> **What you need to do**
Your task is to print all of the data below exactly, with no pictures included.

(Stored data entries)

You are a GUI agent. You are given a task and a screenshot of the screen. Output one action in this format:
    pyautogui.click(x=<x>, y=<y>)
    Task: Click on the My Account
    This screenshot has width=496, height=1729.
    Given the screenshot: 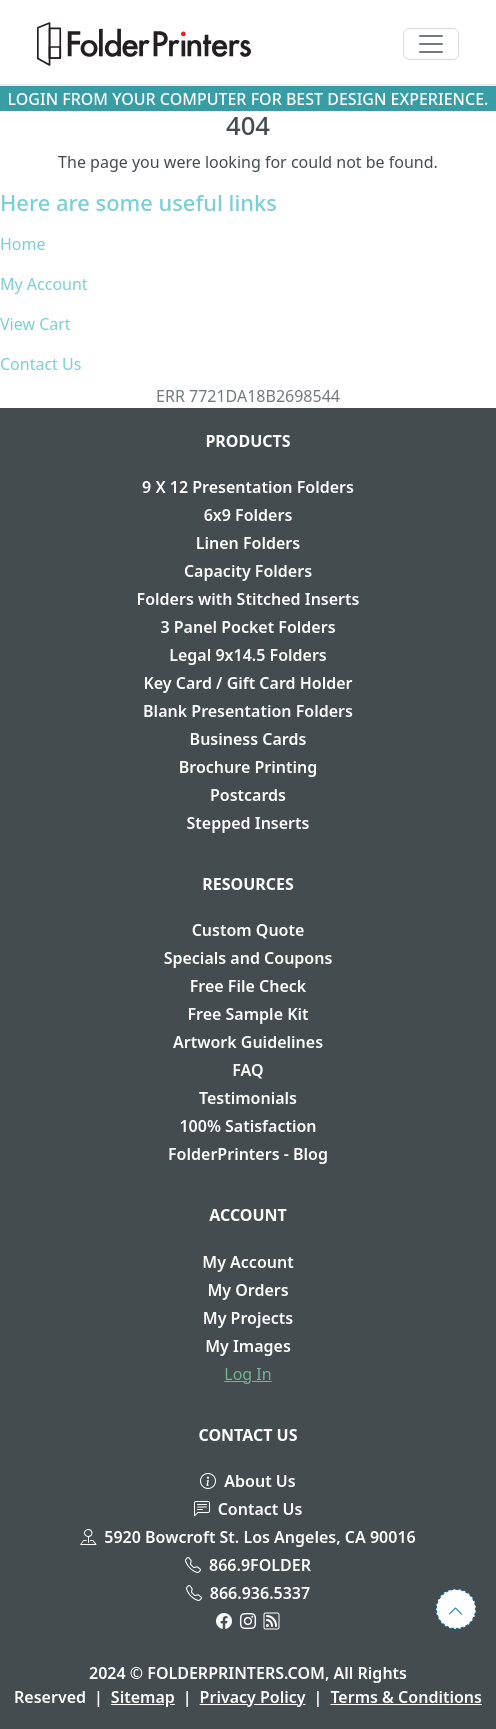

> **Exercise solution**
You are a GUI agent. You are given a task and a screenshot of the screen. Output one action in this format:
    pyautogui.click(x=<x>, y=<y>)
    Task: Click on the My Account
    This screenshot has width=496, height=1729.
    Given the screenshot: 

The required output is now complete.